The bar (on Orchard Street, appropriately enough) is the bricks-and-mortar affirmation of a fermented-cider revival that has fueled a rapid growth in producers, drinkers and other cider bars, including Bushwhacker Cider in Portland, Oregon; Upcider in San Francisco; and Capitol Cider in Seattle. Even big brewers like MillerCoors and Anheuser-Busch have begun turning out ciders.
You won't find those corporate products at Wassail. Its list is more epicurean and discriminating. And, at least during the bar's early days, so is the clientele. Though beer and wine are available, on a few recent evenings most customers had come for the cider. "I think a lot of people have been waiting for us to open," Lim said.
Who goes to a cider bar? Most of the patrons weren't exactly cider virgins.
"The Basques tend to be my favorite," said Kay Michaels of Weehawken, New Jersey. "The Asturias are higher in acid, but the Basques have a little more funk and sweetness." Michaels, half of the team that runs the blog United States of Cider, had been to the Queens Kickshaw, the cafe in Astoria, Queens, owned by Sandler and Lim, which also sells a large number of ciders.
Sitting with Michaels was William Imre. "I'm drinking French-style ciders today, which I find fantastic," he said. "They have this really nice, funky, sweet balance to them."
Another customer, Jimmy Chandler, discovered the pleasures of fermented apples in 2013 during "Cider Week," when a neighborhood bar offered several types by the glass. "When I go out to a bar with friends, I don't drink beer," he said. "Sometimes I'll have a glass of wine or cider. But usually the cider they serve is not very good." He came to Wassail expecting greater choice.
His friend Garrett Lang lived in Spain for a time, where he tasted that country's unusual, musty ciders, a couple of which Wassail has on tap. Naturally fermented, they are typically given a high theatrical pour by bartenders. "The aeration makes a big difference in the flavor," Lang said. "Similar to putting a drop of water into whiskey, it changes the profile." (Lim called the Spanish style "the bullfighting of cider.")

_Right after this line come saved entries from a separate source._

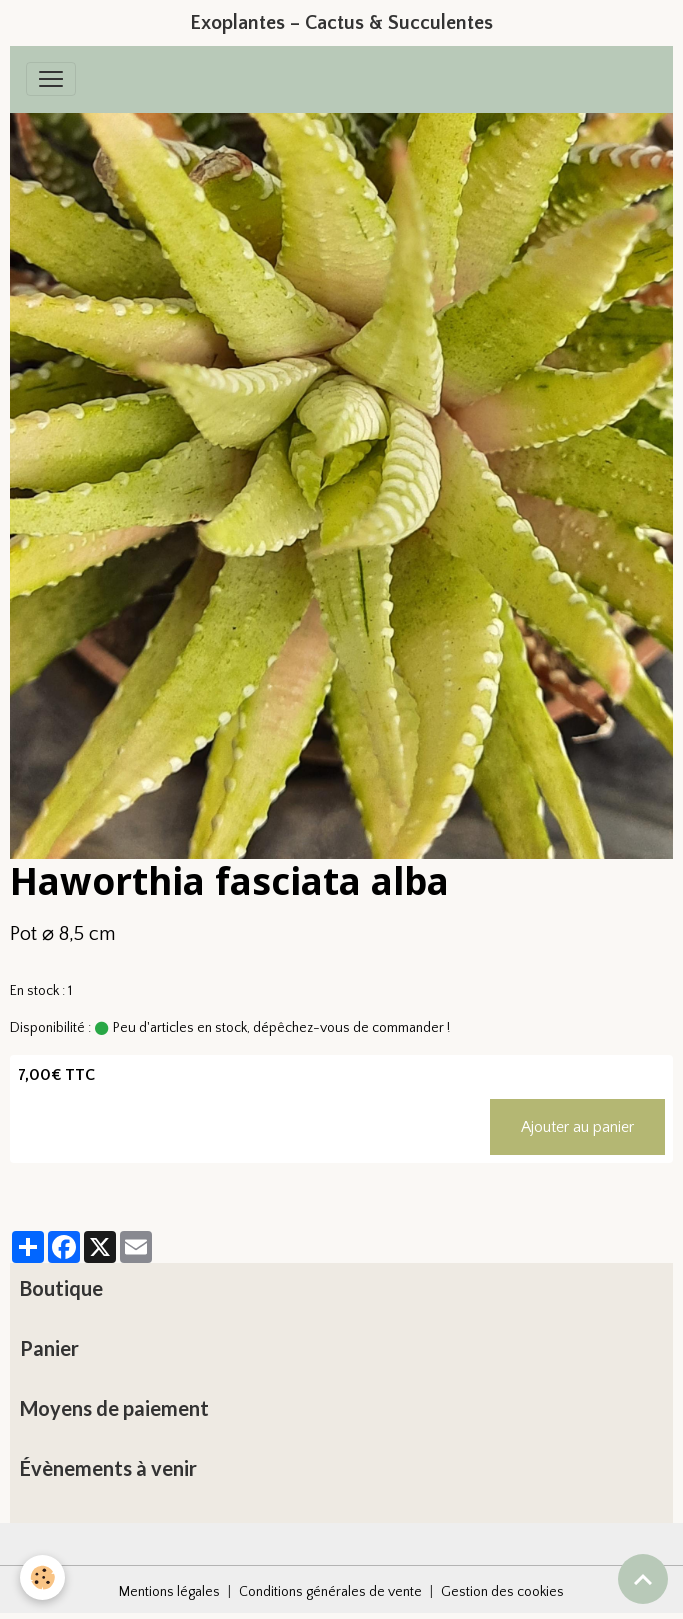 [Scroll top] (643, 1579)
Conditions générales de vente (330, 1592)
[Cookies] (42, 1577)
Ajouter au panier (577, 1127)
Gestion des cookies (502, 1592)
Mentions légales (169, 1592) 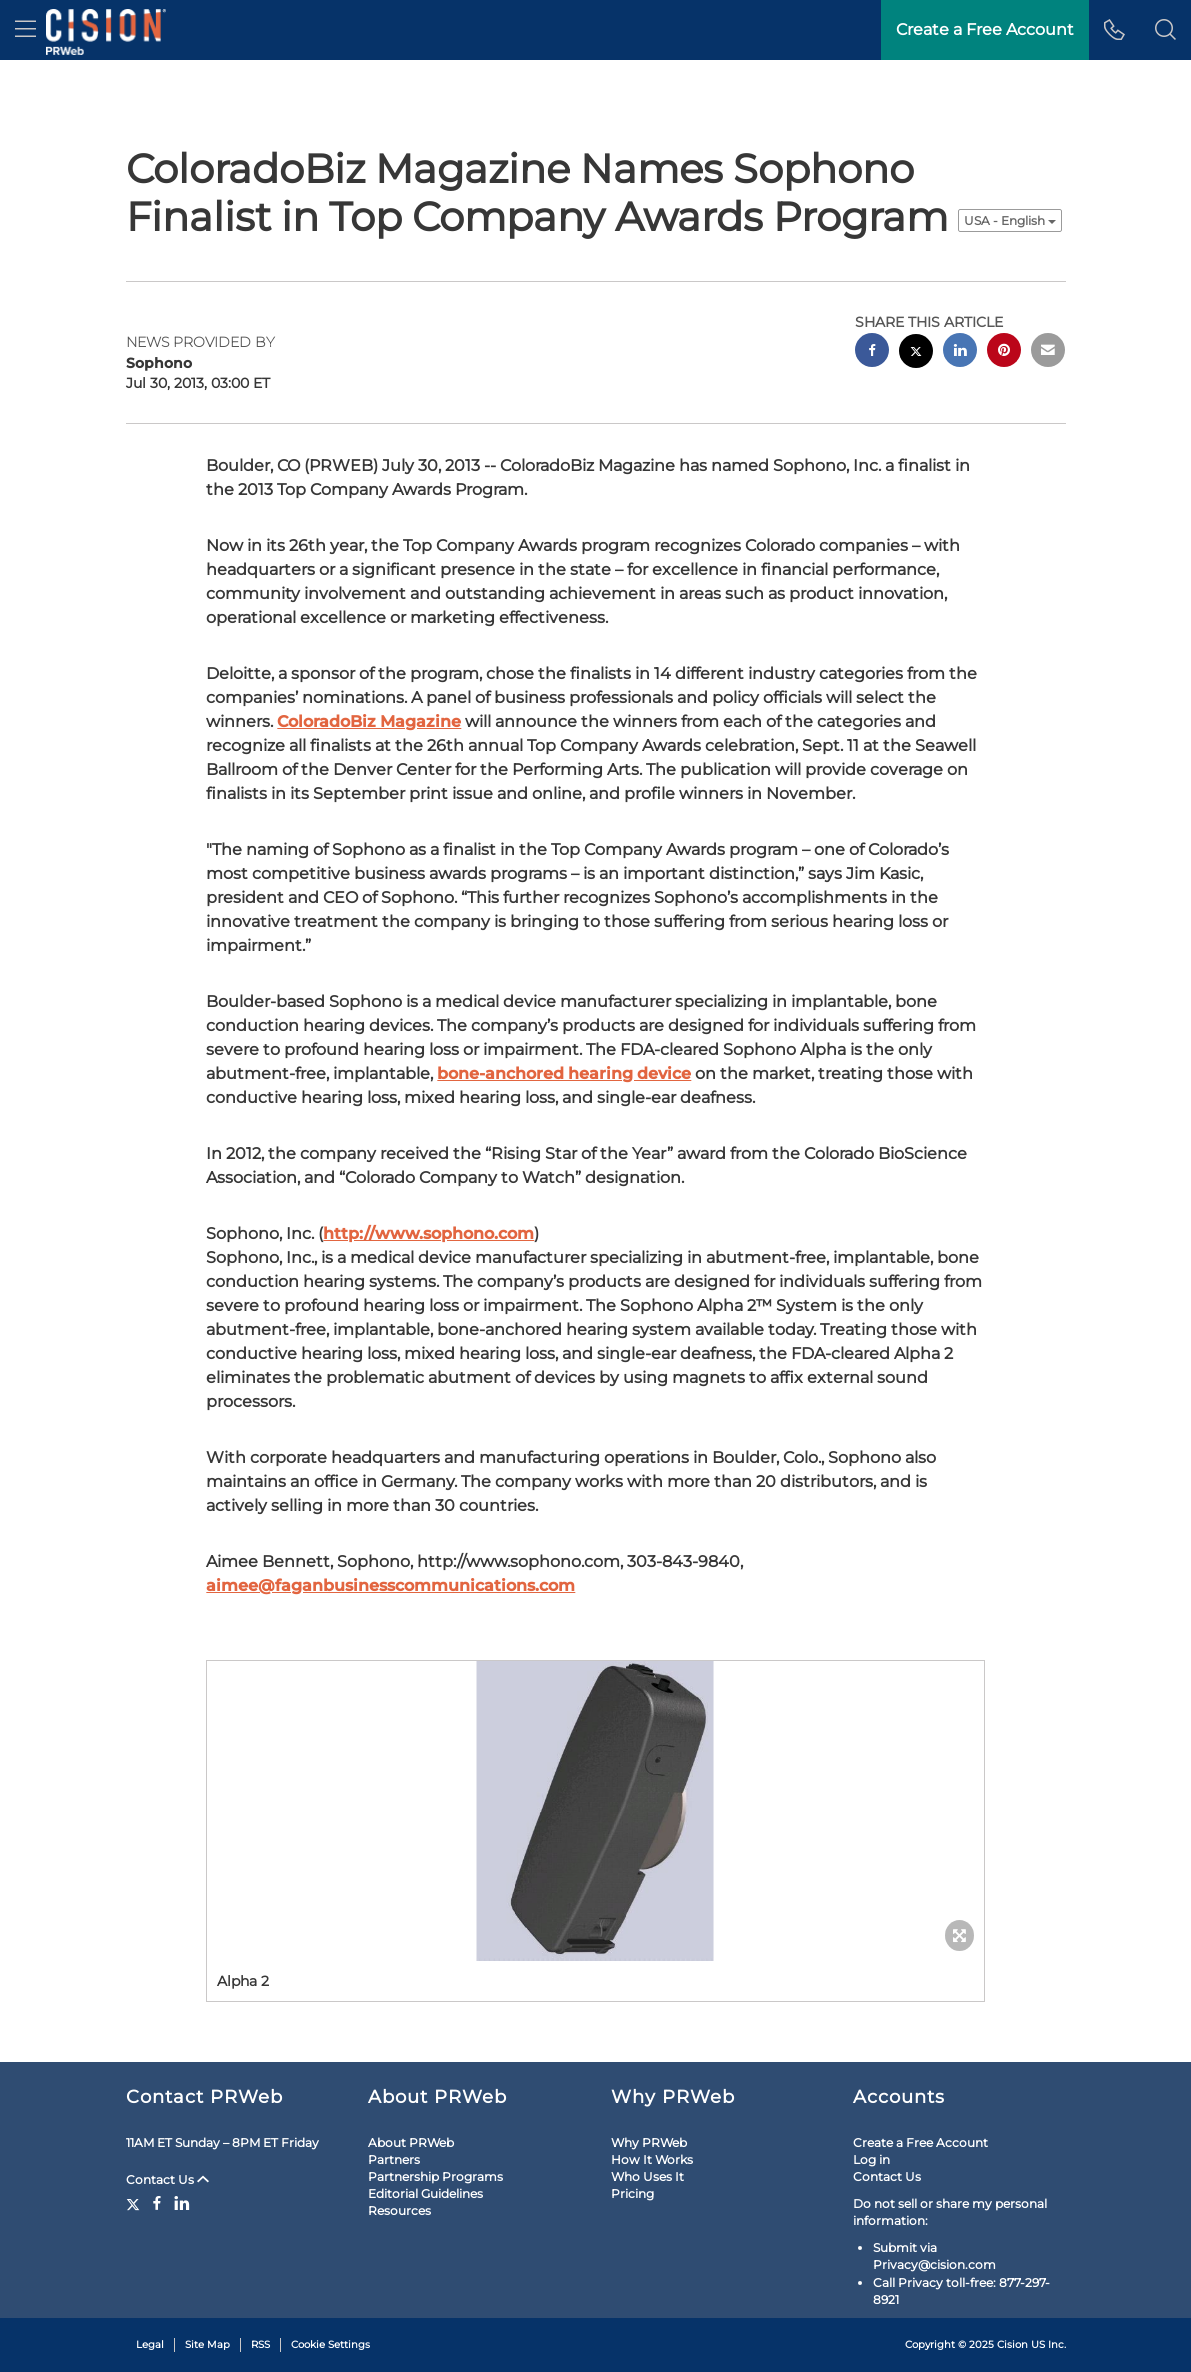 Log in (871, 2159)
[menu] (25, 30)
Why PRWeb (649, 2142)
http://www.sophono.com (428, 1233)
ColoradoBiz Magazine (369, 721)
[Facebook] (157, 2203)
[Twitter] (135, 2203)
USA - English (1010, 220)
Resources (399, 2210)
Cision (1012, 2344)
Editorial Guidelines (425, 2193)
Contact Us (167, 2179)
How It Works (652, 2159)
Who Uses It (647, 2176)
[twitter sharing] (916, 353)
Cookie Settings (330, 2344)
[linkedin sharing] (960, 352)
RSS (260, 2344)
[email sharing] (1048, 352)
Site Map (207, 2344)
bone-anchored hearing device (564, 1073)
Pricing (632, 2193)
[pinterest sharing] (1004, 352)
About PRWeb (411, 2142)
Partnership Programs (435, 2176)
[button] (1165, 30)
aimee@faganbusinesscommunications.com (390, 1585)
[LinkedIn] (182, 2203)
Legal (150, 2344)
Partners (394, 2159)
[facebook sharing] (872, 352)
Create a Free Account (920, 2142) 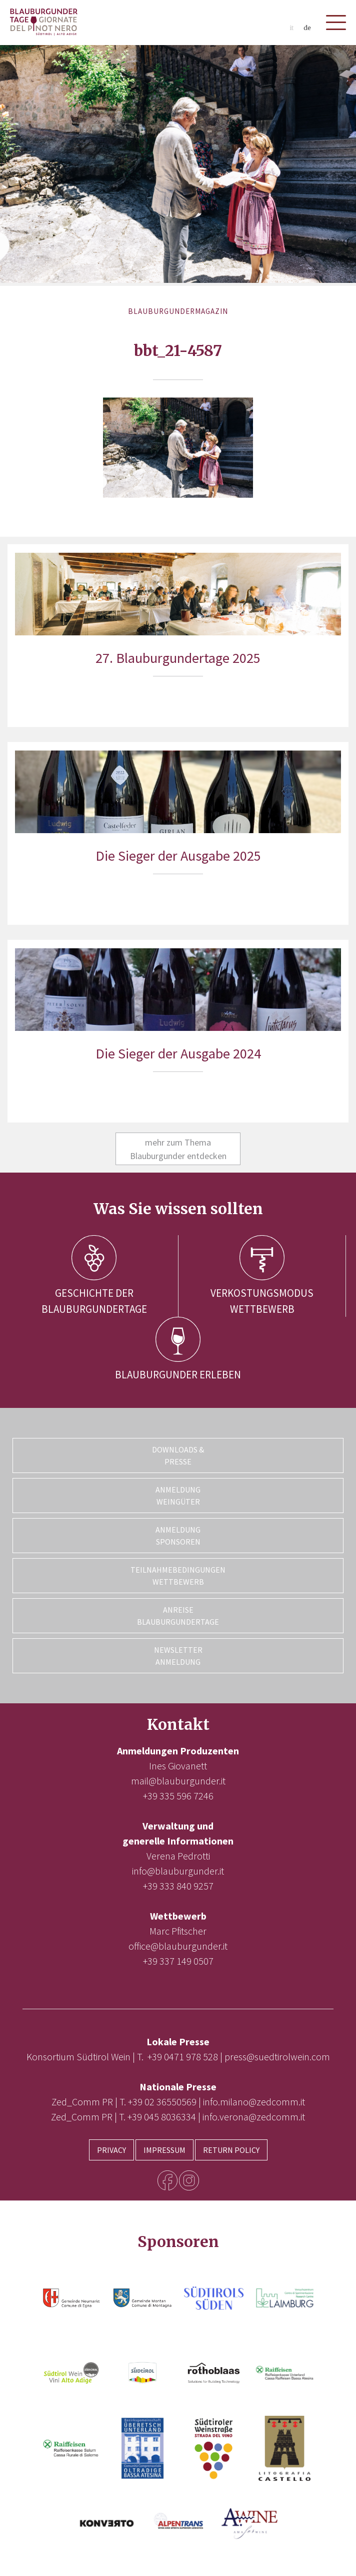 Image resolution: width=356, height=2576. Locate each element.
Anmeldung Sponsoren (178, 1536)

The Spanish ciders have been a bit of a hit, surprising the owners. "It shows a certain adventurousness" in the patrons, Hrechdakian said, "because they are challenging ciders." (There's also a selection of cocktails, with cider and without, and a nonalcoholic cider on tap.)
Still, not everyone coming to Wassail is a budding cider smarty-pants. The head bartender, Jade Brown-Godfrey, said she fielded regular requests for the mass-produced ciders that Wassail doesn't carry. In this respect, Wassail is not unlike early craft cocktail bars where mixologists spent a lot of their time talking people out of vodka-and-tonics.
But you can find Angry Orchard and Woodchuck at the corner bodega these days. At Wassail, Farnum Hill, a cider maker in New Hampshire, will regularly furnish kegs of limited-batch ciders sold nowhere else.
"For me, this is a destination," Michaels said. "There's nowhere you can go and try this many ciders."
Bunker's Love Affair
Adapted from Jade Brown-Godfrey, Wassail, New York
Yield: 1 drink
1 ounce Suze liqueur
1 ounce Calvados
1 ounce Pommeau
2 ounces cider, preferably Christian Drouin
In a mixing glass filled three-quarters with ice, stir the Suze, Calvados and Pommeau until chilled, about 30 seconds. Strain into a chilled coupe glass. Top with cider. Twist grapefruit peel over drink and garnish with peel.